## Records supplied
+ + + + + + +

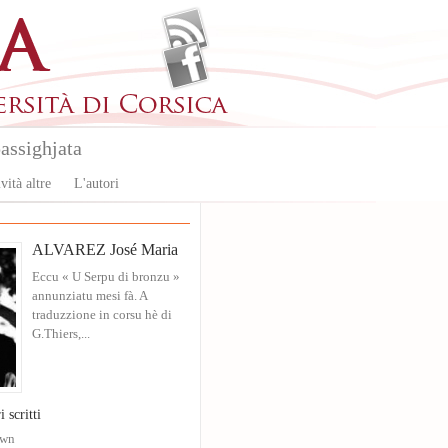
assighjata
vità altre
L'autori
ALVAREZ José Maria
Eccu « U Serpu di bronzu »
annunziatu mesi fà. A
traduzzione in corsu hè di
G.Thiers,...
i scritti
own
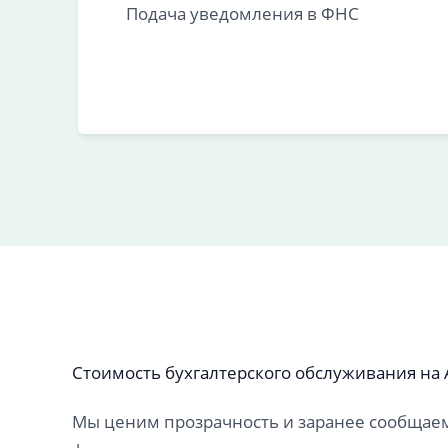
Подача уведомления в ФНС
Стоимость бухгалтерского обслуживания на
Мы ценим прозрачность и заранее сообщаем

+ + + + + + +

Your task is to set down every entry exactly, leaving out any picture it contains.

## Result of this task
assighjata
vità altre
L'autori
ALVAREZ José Maria
Eccu « U Serpu di bronzu »
annunziatu mesi fà. A
traduzzione in corsu hè di
G.Thiers,...
i scritti
own
Подача уведомления в ФНС
Стоимость бухгалтерского обслуживания на
Мы ценим прозрачность и заранее сообщаем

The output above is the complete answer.